We will continue to look for interesting provider of data that we can adapt and visualized in an attractive way for the user. We want to thank the Swedish Transport Administration for answer our questions during the testing phase.
We are excited to finally introduce a cloud service for observations. YouBongo is a service to store, share and collaborate on observations we make on a daily basis, as a hobby or to inform others. As a user, you can contribute with information to others’ observations that you think are important, to rank them higher within the relevant geographical area. YouBongo is integrated with social media (Twitter, Facebook and Google+) to raise awareness for observations in other forums. The service does not have a like button or similar, it requires a bit more from the user to comment and contribute with valuable information to the observations.
YouBongo has a geographic search engine that enables precise searches within a specific geographic area. The user searches within a certain radius, and can filter on categories that he / she thinks is interesting. You Bongo will soon connect to public databases (i.e. open data) with government and community information to increase the usability of the service. YouBongo is a developable platform that will be expanded with functionality that we think is interesting from a social development and technological perspective. Please contact us if you have any suggestions on interesting areas for further development (firstname.lastname@example.org). Some date is recorded over central Gothenburg in Sweden if you want to try to search for observations.
Social media is the most useful tool to disseminate information quickly and can get a virile spread within a few minutes. But much of the information disseminated on social media are usually short-lived and rarely rich in content (although it can refer to the links with text, images, videos, etc..) But we are so much wiser that information spreads faster and faster without we consider its origin and context in which it is created.
View as tight turns up to any politician or famous person who makes an unsubstantiated statement. As he or she may later deny or undo publicly. Or that rumor carousel goes so fast that it becomes a reality (internet kills several celebrities) before any time to rebut or respond when rumors spread virile.
Next generation of social media
The next generation of social media (we can call it 2.0 temporarily) need to create more functionality than simply offer new channels for disseminating information quickly. It must offer opportunities to collaborate on information (crowd sourcing) to create a richer content and put it in context. For information should be comprehensive and provide added value, it takes more mental power than just pressing a like button or pass it in the new forums and channels.
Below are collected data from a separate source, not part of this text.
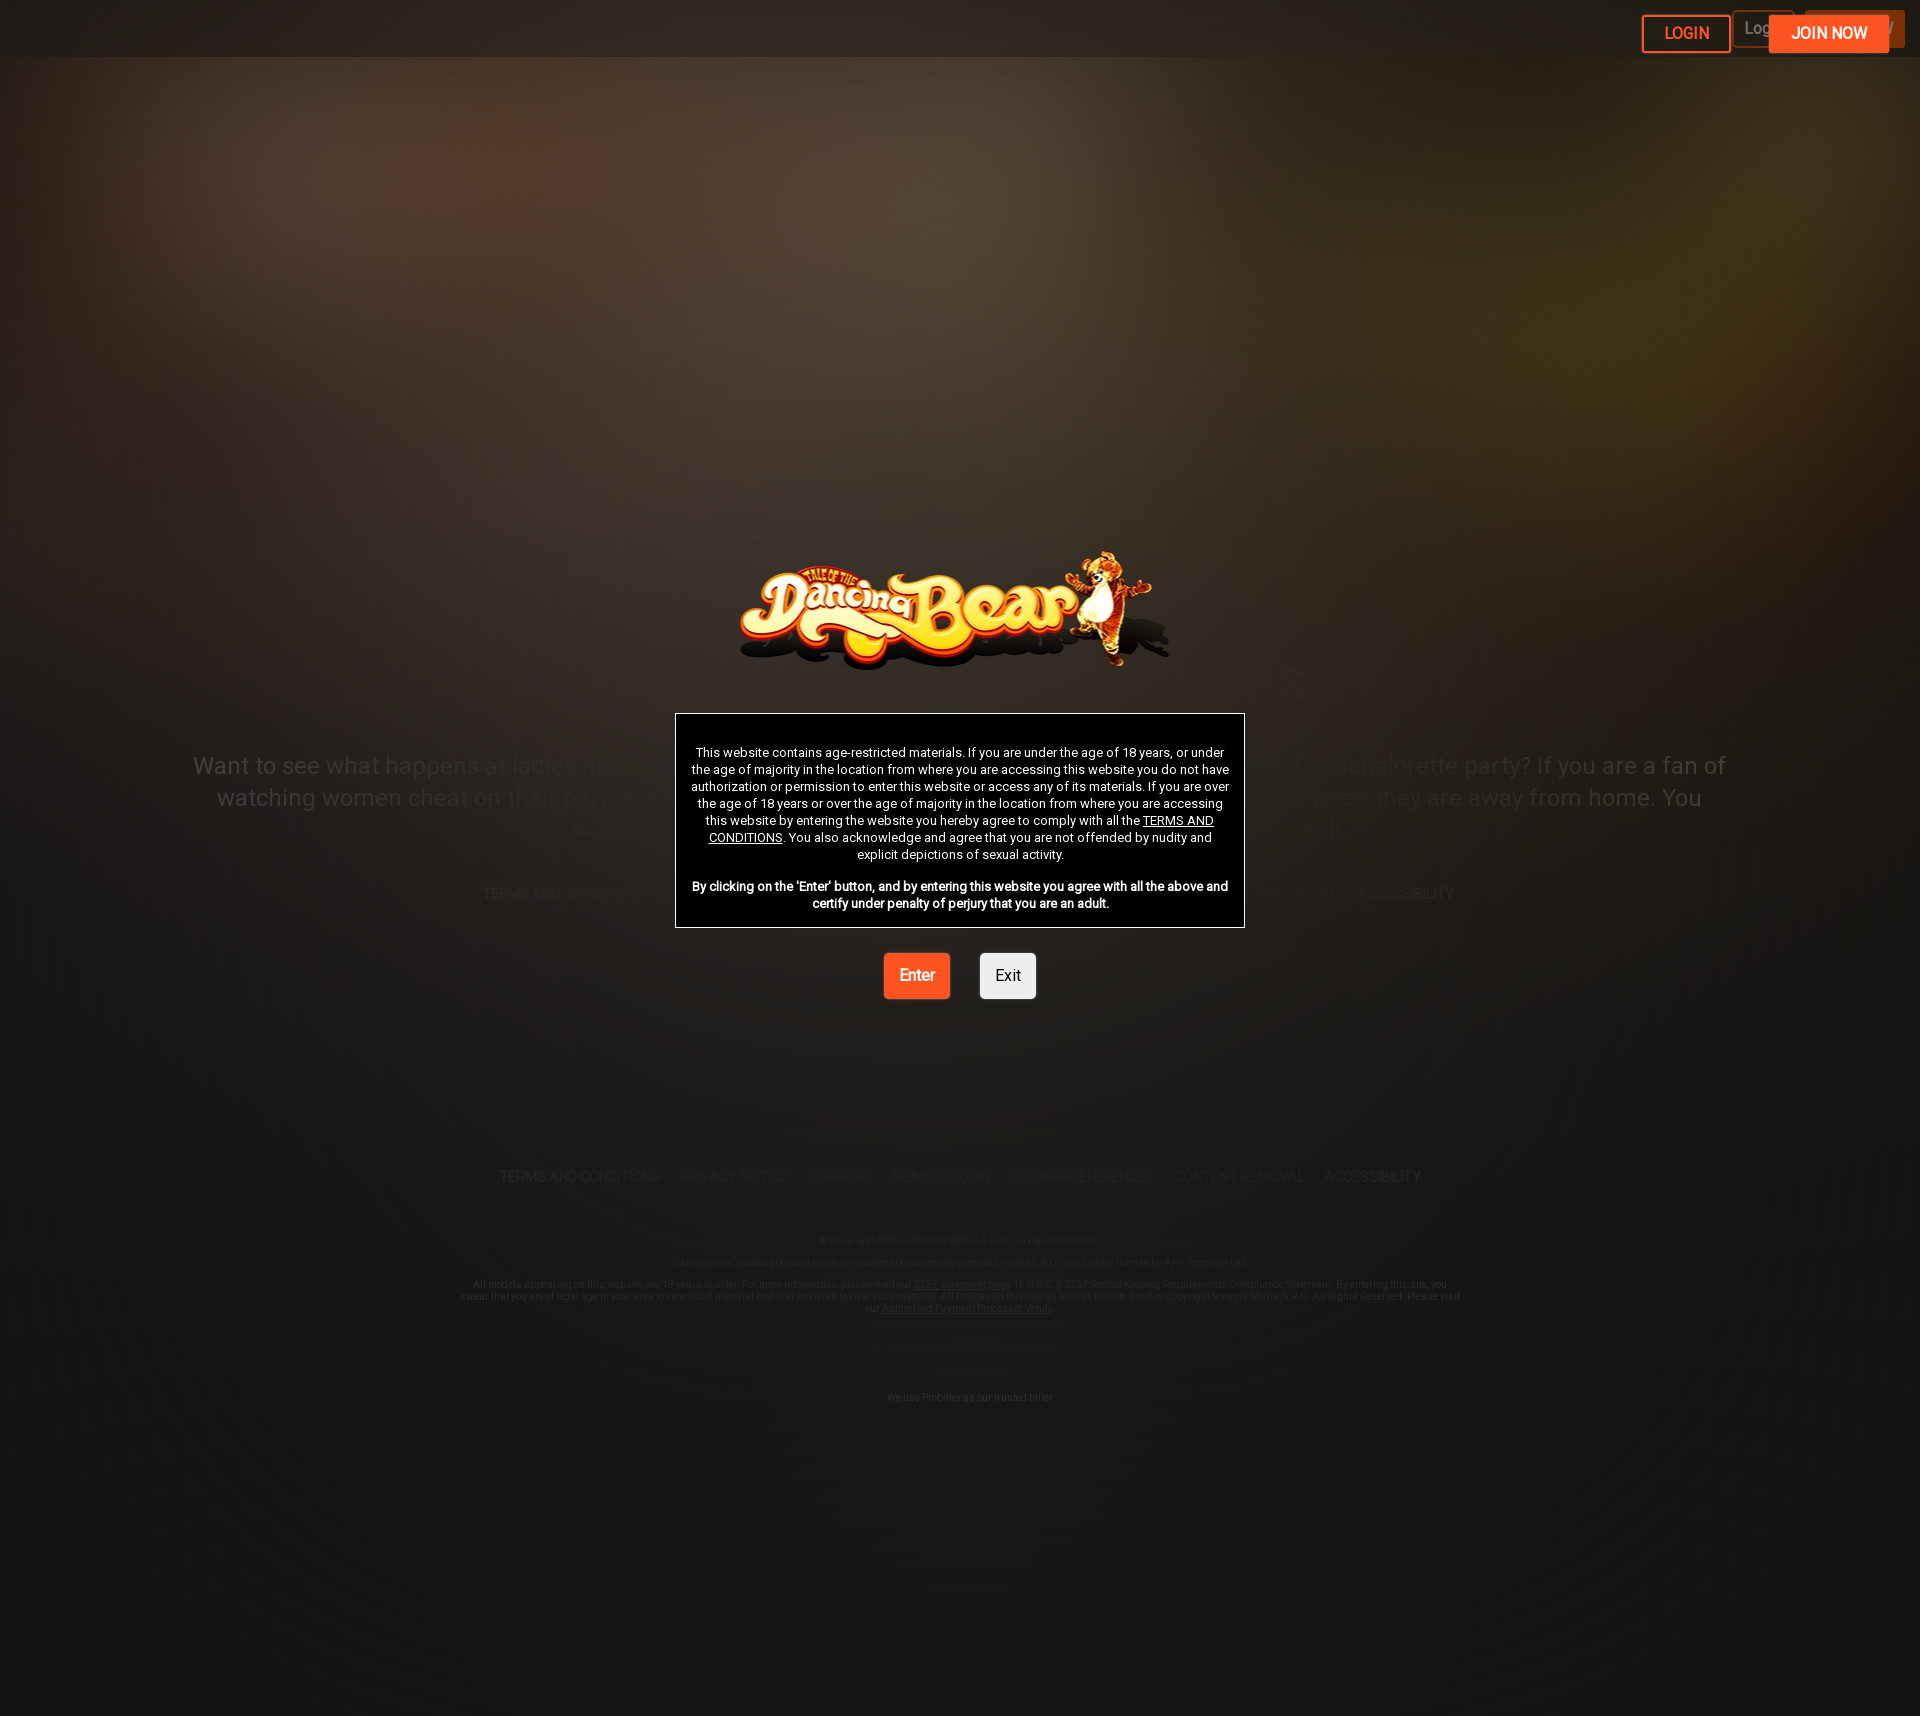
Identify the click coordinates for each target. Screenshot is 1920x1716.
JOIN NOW (1829, 33)
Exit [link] (1008, 975)
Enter (917, 975)
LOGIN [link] (1686, 33)
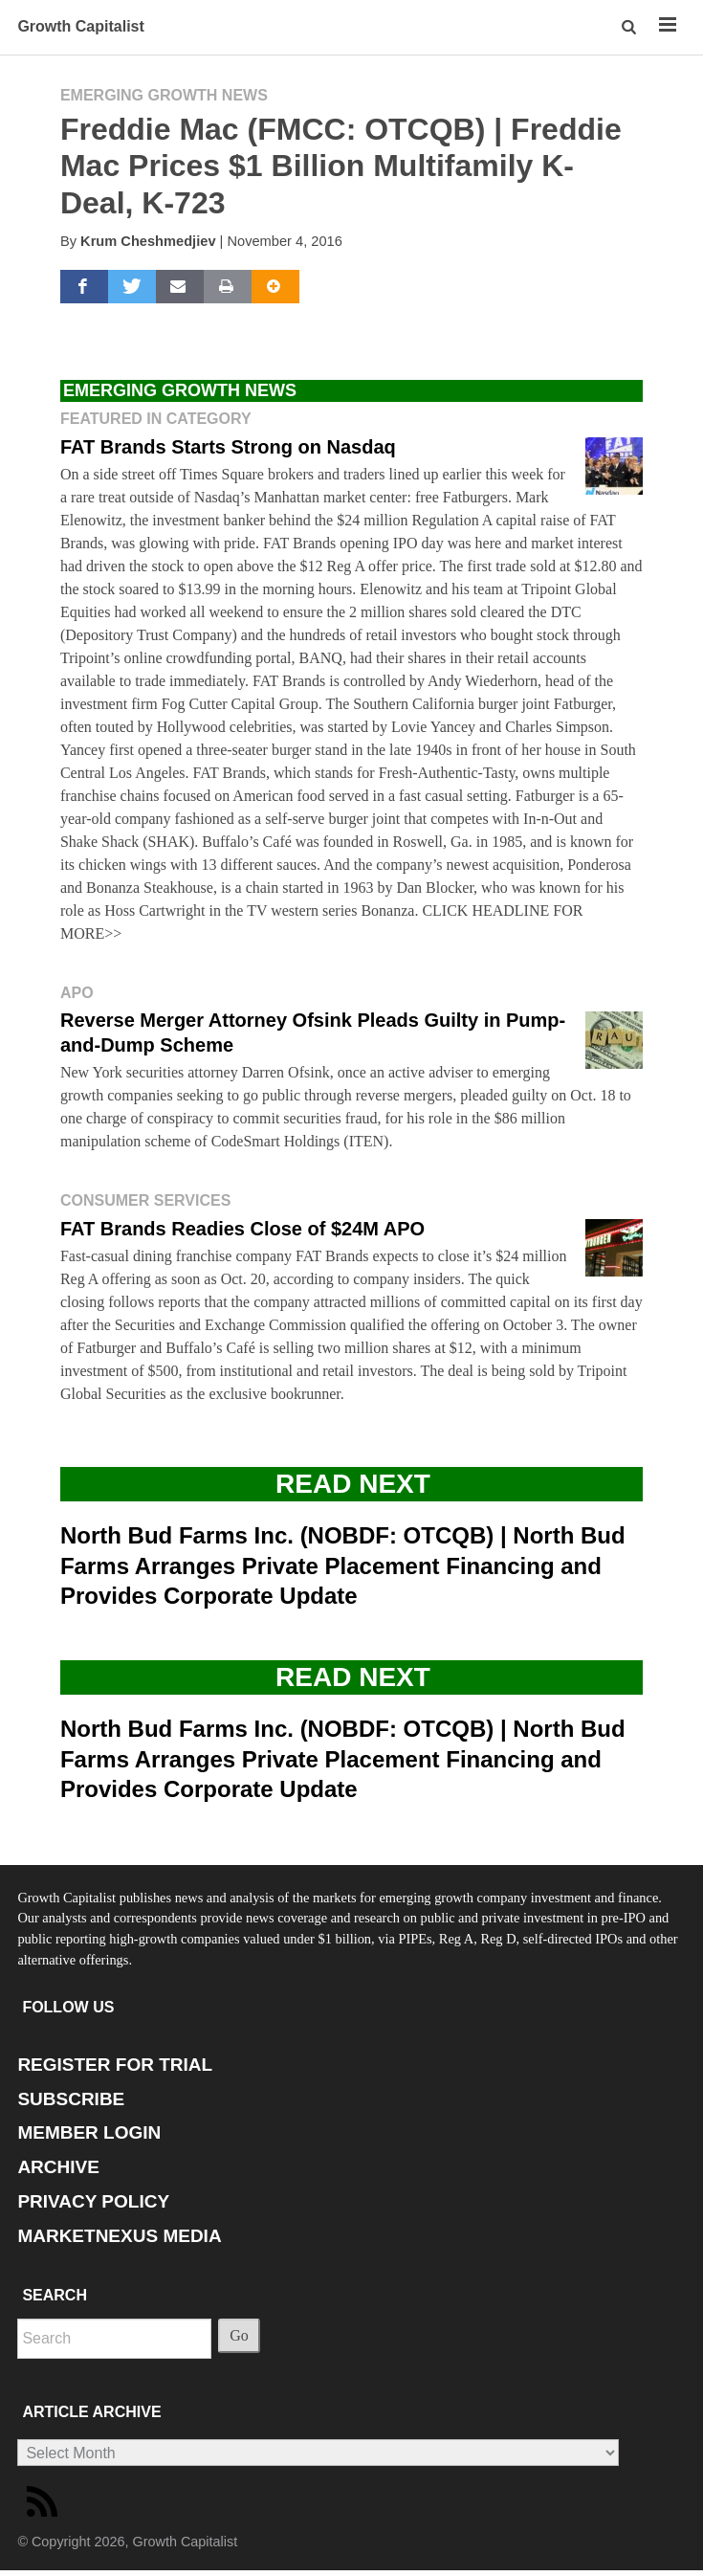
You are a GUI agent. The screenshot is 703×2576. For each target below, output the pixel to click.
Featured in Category (156, 419)
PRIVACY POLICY (93, 2201)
Social Media 2.0 also needs to be more integrated with other networked applications to create a better experience for the end user. To use information from a forum as an input to another. Without the user must link manually references to sources. For example, it may be to discuss a new song from their favorite band and automatically linked band schedule in the geographic area where the user is located. For this to happen, information must be tagged with meta data to be moved between systems. A computer does not know if the words “Artic Mokeys” refers to a musical group, or if you find monkeys on the Antarctic. Not until we have created true artificial intelligence in the truest sense. Which means that the user must provide some references to the information he nor she creates.
The question then is whether the creator of information to or have the time to add references or tags to what is being discussed. This may depend on which forum the information is addressed to and if it is used for private or professional purposes. What we already know is that social media has already found its way into our public authorities and parliament.
This article is designed to highlight the issue of how to use information from social media today. Are there any areas where it fits less well or should we implement it at all levels of our society?